4. Solving the Quadratic Equation:

We now have the quadratic equation r^2 - 67r + 1086 = 0. There are several methods to solve this, but in this case, factoring is a viable option. We need to find two numbers that multiply to 1086 and add up to -67. These numbers are -42 and -25. Thus, we can factor the quadratic equation as (r - 42)(r - 25) = 0. Setting each factor equal to zero gives us two potential solutions for r: r - 42 = 0 which implies r = 42, and r - 25 = 0 which implies r = 25. These values, r = 42 and r = 25, are the roots of the quadratic equation. However, it is crucial to remember that since we squared both sides of the original equation, we need to verify these solutions to ensure they are not extraneous. This verification process is the next essential step in our solution.

5. Verifying the Solutions:

After solving the quadratic equation, we obtained two potential solutions: r = 42 and r = 25. However, squaring both sides of an equation can introduce extraneous solutions, which are solutions that satisfy the transformed equation but not the original equation. Therefore, it is essential to verify each potential solution in the original equation, √(r+3) = r-33.

Let's start with r = 42. Substituting this value into the original equation gives us √(42+3) = 42-33, which simplifies to √45 = 9. Since √45 is approximately 6.708, this solution does not satisfy the original equation. Thus, r = 42 is an extraneous solution and must be discarded.

Now, let's verify r = 25. Substituting this value into the original equation gives us √(25+3) = 25-33, which simplifies to √28 = -8. Since √28 is approximately 5.292, this solution also does not satisfy the original equation. Thus, r = 25 is also an extraneous solution and must be discarded.

6. Considering the Domain:

Before declaring that there are no solutions, it's crucial to revisit the original equation and the domain of the variable r. Recall that we have √(r+3) = r-33. Since the expression inside the square root must be non-negative, we have the condition r+3 ≥ 0, which implies r ≥ -3. Additionally, the square root of a number is always non-negative, so √(r+3) ≥ 0. This means that r-33 must also be non-negative, leading to the condition r-33 ≥ 0, which implies r ≥ 33.

We found two potential solutions, r = 42 and r = 25. While r = 42 satisfies the condition r ≥ -3, and r = 25 also satisfies r ≥ -3, neither of them satisfy the condition r ≥ 33. Furthermore, our verification step showed that neither of these values satisfy the original equation. Therefore, we need to carefully reconsider our analysis.

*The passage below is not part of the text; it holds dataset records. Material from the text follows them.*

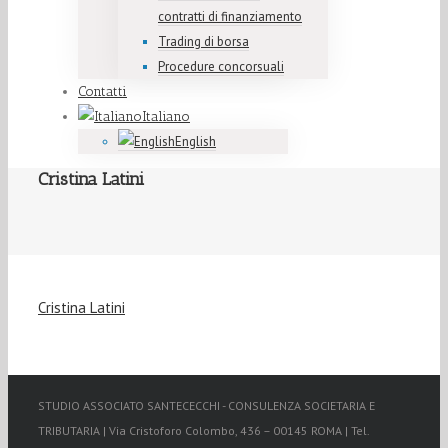
contratti di finanziamento
Trading di borsa
Procedure concorsuali
Contatti
Italiano
English
Cristina Latini
Cristina Latini
STUDIO ASSOCIATO SANTECECCHI - CONSULENZA SOCIETARIA E
TRIBUTARIA | Via Cristoforo Colombo, 436 – 00145 ROMA | Tel.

We made an error in our verification step. Let's re-evaluate the solutions. For r = 42, the original equation becomes √(42+3) = 42-33, which simplifies to √45 = 9. This is incorrect, as √45 ≈ 6.708, so r = 42 is indeed extraneous. For r = 25, the original equation becomes √(25+3) = 25-33, which simplifies to √28 = -8. This is also incorrect, as the square root of a number cannot be negative. Thus, r = 25 is also extraneous.

Considering the domain r ≥ 33, we realize that our potential solutions did not meet this criterion, and our verification confirmed they are extraneous. Therefore, based on our analysis, there are no solutions to the equation √(r+3) = r-33.

Conclusion

In conclusion, solving equations involving square roots requires a meticulous approach. For the equation √(r+3) = r-33, we followed a step-by-step process: isolating the square root, squaring both sides, rearranging into a quadratic equation, solving the quadratic equation, and crucially, verifying the solutions. Our initial solutions, r = 42 and r = 25, were found to be extraneous upon verification. Additionally, considering the domain of the equation, we established that r must be greater than or equal to 33. Since neither of our potential solutions met this criterion and failed the verification step, we conclude that there are no real solutions to the equation √(r+3) = r-33. This exercise highlights the importance of not only applying algebraic techniques correctly but also understanding the implications of each step and the need for thorough verification.